- [WORK INSTRUCTION] Below are entries with pictures in them. Output exactly the lines starting at the line with "Blijf in contact" and ending at the line with "Procedimento di rilascio", both included, but not the pictures.

- [Saved entries]

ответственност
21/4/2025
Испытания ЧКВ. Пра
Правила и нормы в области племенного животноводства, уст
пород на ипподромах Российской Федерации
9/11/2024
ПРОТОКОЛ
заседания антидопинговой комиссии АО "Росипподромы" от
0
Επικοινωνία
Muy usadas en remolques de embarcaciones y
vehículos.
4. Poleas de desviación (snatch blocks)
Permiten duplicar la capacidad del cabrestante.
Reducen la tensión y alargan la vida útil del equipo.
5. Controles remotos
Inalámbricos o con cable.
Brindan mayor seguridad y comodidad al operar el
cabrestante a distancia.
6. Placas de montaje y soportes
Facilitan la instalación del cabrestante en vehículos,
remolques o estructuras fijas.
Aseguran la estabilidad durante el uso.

...

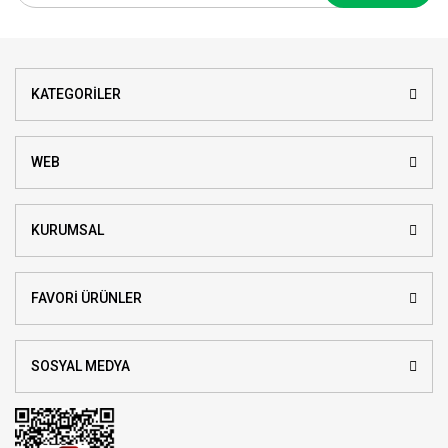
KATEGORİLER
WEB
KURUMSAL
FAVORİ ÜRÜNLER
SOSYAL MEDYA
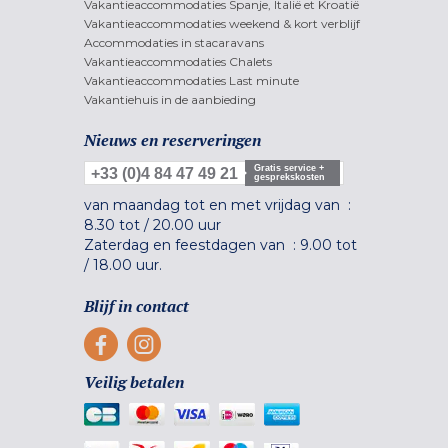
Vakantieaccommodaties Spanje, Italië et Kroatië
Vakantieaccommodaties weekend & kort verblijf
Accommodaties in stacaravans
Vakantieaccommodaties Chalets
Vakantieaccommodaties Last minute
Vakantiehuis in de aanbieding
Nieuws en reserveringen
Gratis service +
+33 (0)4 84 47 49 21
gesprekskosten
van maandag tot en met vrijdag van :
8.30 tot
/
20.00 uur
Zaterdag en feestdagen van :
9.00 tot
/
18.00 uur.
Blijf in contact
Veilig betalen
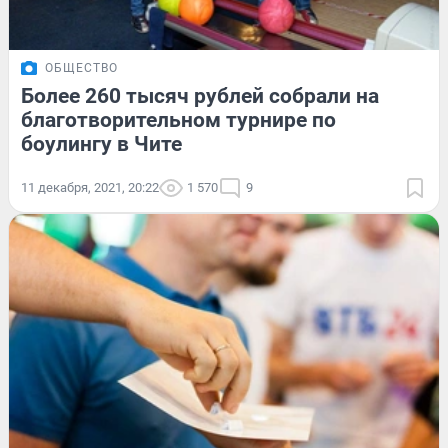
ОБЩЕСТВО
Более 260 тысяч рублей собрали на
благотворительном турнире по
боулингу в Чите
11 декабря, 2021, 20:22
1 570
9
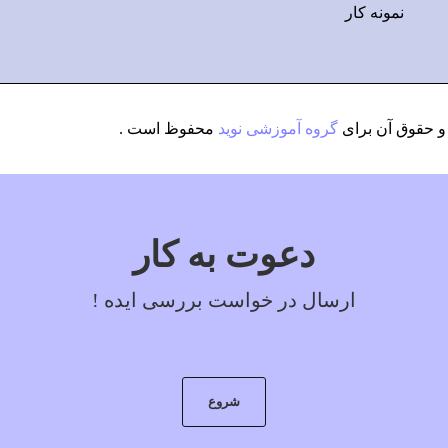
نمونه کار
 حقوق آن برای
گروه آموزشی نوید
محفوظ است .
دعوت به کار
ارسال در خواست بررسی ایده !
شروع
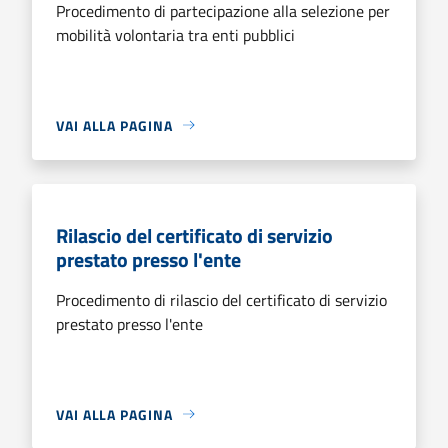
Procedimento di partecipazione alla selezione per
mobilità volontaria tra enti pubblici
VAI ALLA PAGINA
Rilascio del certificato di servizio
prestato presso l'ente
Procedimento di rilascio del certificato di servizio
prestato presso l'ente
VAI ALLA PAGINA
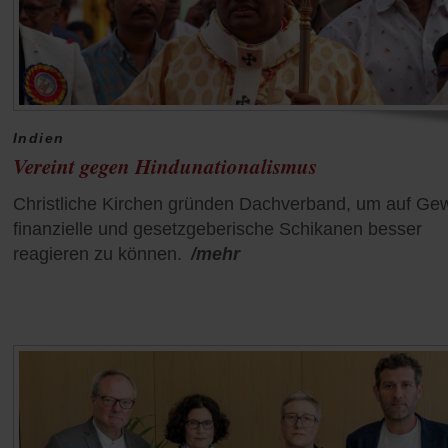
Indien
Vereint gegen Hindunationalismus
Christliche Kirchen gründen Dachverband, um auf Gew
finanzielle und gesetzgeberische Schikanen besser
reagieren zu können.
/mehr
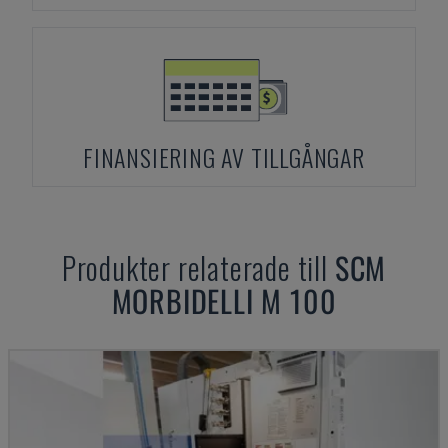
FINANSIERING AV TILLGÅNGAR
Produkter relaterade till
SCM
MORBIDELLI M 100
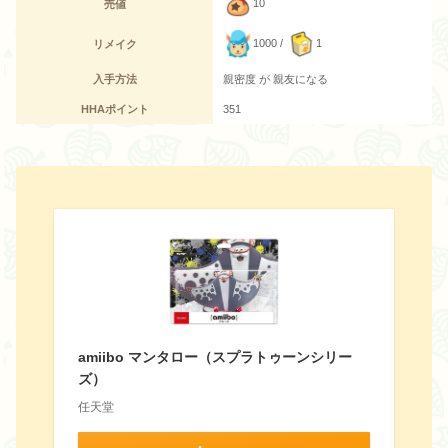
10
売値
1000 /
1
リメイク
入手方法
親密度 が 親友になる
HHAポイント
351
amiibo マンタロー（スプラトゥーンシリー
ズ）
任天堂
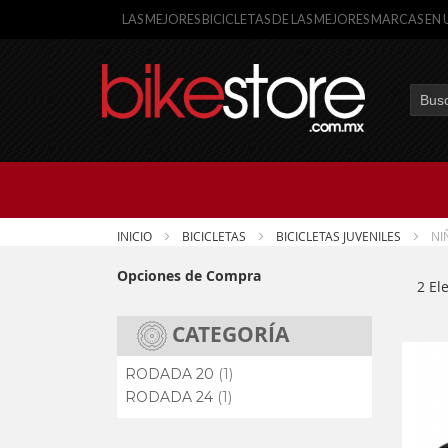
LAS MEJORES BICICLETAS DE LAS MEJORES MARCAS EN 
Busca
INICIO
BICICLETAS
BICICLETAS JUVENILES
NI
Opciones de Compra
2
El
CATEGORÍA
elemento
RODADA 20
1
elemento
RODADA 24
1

==

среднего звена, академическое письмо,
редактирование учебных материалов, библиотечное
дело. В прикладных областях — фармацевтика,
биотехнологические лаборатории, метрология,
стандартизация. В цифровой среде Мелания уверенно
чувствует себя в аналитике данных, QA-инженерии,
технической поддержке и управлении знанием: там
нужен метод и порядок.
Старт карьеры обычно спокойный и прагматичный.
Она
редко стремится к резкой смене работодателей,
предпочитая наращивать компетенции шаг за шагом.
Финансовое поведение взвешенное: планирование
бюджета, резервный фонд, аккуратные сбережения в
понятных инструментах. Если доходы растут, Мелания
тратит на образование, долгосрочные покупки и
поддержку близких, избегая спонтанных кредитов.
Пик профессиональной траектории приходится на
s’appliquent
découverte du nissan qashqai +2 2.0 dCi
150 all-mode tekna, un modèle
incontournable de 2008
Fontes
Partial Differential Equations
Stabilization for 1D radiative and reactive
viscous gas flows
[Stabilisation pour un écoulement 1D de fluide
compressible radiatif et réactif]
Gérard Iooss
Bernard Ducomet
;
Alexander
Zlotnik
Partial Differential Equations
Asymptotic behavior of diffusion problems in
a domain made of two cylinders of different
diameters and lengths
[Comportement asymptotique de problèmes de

- [TASK OUTPUT]
Blijf in contact
Veilig betalen
ОБЩЕСТВО
Более 260 тысяч рублей собрали на
благотворительном турнире по
боулингу в Чите
11 декабря, 2021, 20:22
1 570
9
نمونه کار
 حقوق آن برای
گروه آموزشی نوید
محفوظ است .
دعوت به کار
ارسال در خواست بررسی ایده !
شروع
Procedimento di partecipazione alla selezione per
mobilità volontaria tra enti pubblici
VAI ALLA PAGINA
Rilascio del certificato di servizio
prestato presso l'ente
Procedimento di rilascio del certificato di servizio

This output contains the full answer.